Given n numbered vertices I want to know the number of different trees that can be created with them. I know that cayley's theorem says it's $n^{n-2}$, but why can't it also be: $\binom{\binom{n}{2}}{n-1}$
Since $\binom{n}{2}$ is the number of edges out of which I choose $n-1$ (which makes it a graph with $n$ nodes and $n-1$ edges which is a tree.
On
A graph with $n$ nodes and $n-1$ edges is a tree iff it is connected.
So, you are also counting a lot of unconnected graphs. For instance, if $n=4$, take a triangle and an isolated vertex. Then the number of edges is $3$, but the graph is not a tree.
However, you gave a nice combinatorical proof, that $$n^{n-2}<\binom{\binom{n}{2}}{n-1}$$ for $n>3$.

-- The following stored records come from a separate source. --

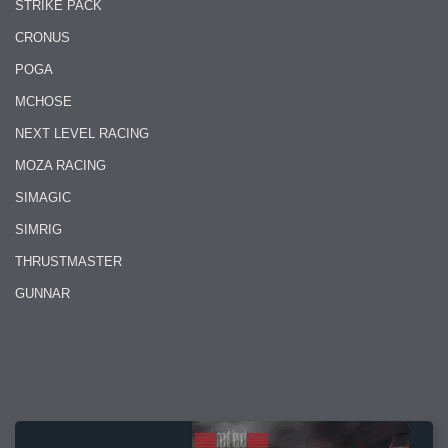
STRIKE PACK
CRONUS
POGA
MCHOSE
NEXT LEVEL RACING
MOZA RACING
SIMAGIC
SIMRIG
THRUSTMASTER
GUNNAR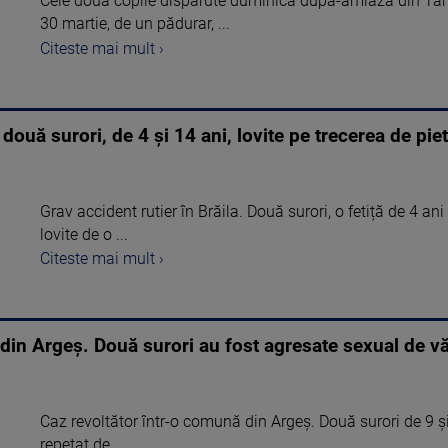
Cele două copile dispărute duminică după-amiază din Târnă
30 martie, de un pădurar, ...
Citeste mai mult ›
: două surori, de 4 și 14 ani, lovite pe trecerea de pi
Grav accident rutier în Brăila. Două surori, o fetiță de 4 an
lovite de o ...
Citeste mai mult ›
din Argeș. Două surori au fost agresate sexual de văr
Caz revoltător într-o comună din Argeș. Două surori de 9 și 
repetat de ...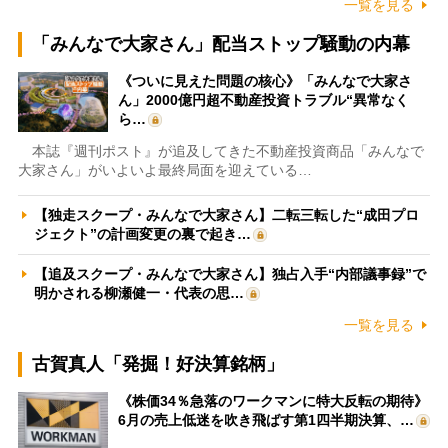
一覧を見る
「みんなで大家さん」配当ストップ騒動の内幕
《ついに見えた問題の核心》「みんなで大家さ
ん」2000億円超不動産投資トラブル“異常なく
ら…
本誌『週刊ポスト』が追及してきた不動産投資商品「みんなで
大家さん」がいよいよ最終局面を迎えている…
【独走スクープ・みんなで大家さん】二転三転した“成田プロ
ジェクト”の計画変更の裏で起き…
【追及スクープ・みんなで大家さん】独占入手“内部議事録”で
明かされる柳瀬健一・代表の思…
一覧を見る
古賀真人「発掘！好決算銘柄」
《株価34％急落のワークマンに特大反転の期待》
6月の売上低迷を吹き飛ばす第1四半期決算、…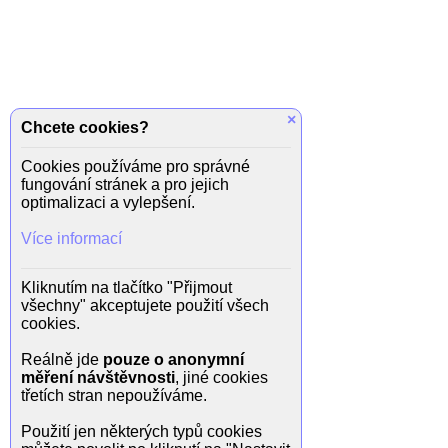
×
Chcete cookies?
Cookies používáme pro správné
fungování stránek a pro jejich
optimalizaci a vylepšení.
Více informací
Kliknutím na tlačítko "Přijmout
všechny" akceptujete použití všech
cookies.
Reálně jde
pouze o anonymní
měření návštěvnosti
, jiné cookies
třetích stran nepoužíváme.
Použití jen některých typů cookies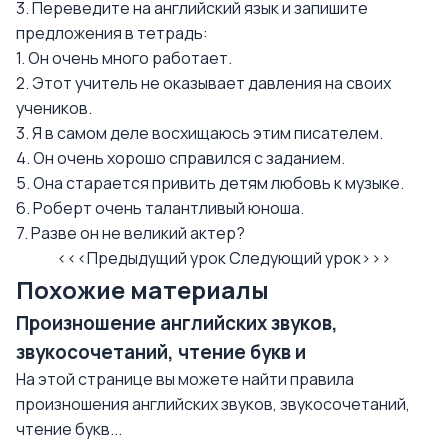
3. Переведите на английский язык и запишите
предложения в тетрадь:
1. Он очень много работает.
2. Этот учитель не оказывает давления на своих
учеников.
3. Я в самом деле восхищаюсь этим писателем.
4. Он очень хорошо справился с заданием.
5. Она старается привить детям любовь к музыке.
6. Роберт очень талантливый юноша.
7. Разве он не великий актер?
<<<Предыдущий урок
Следующий урок>>>
Похожие материалы
Произношение английских звуков,
звукосочетаний, чтение букв и
На этой странице вы можете найти правила
произношения английских звуков, звукосочетаний,
чтение букв...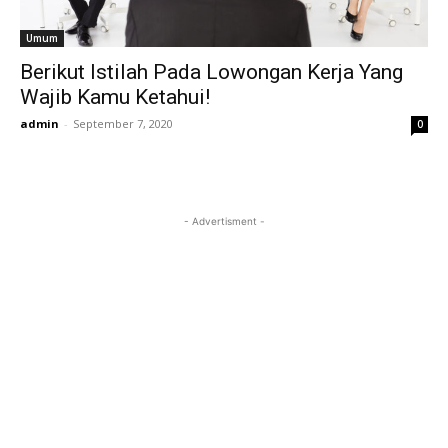
Umum
Berikut Istilah Pada Lowongan Kerja Yang
Wajib Kamu Ketahui!
admin
-
September 7, 2020
0
- Advertisment -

Some sets of $n-1$ edges don’t make trees. Consider building a graph by choosing $3$ of the $\binom42=6$ possible edges among $4$ vertices: $4$ of the resulting graphs consist of a triangle and an isolated vertex, and those graphs are not trees, or even forests.
(By the way, there’s a correct (albeit slightly snarky and not terribly informative) answer to the question ‘why can’t it also be’: because in general
$$n^{n-2}\ne\binom{\binom{n}2}{n-1}\;,$$
so it can’t be both! You really want instead, not also.)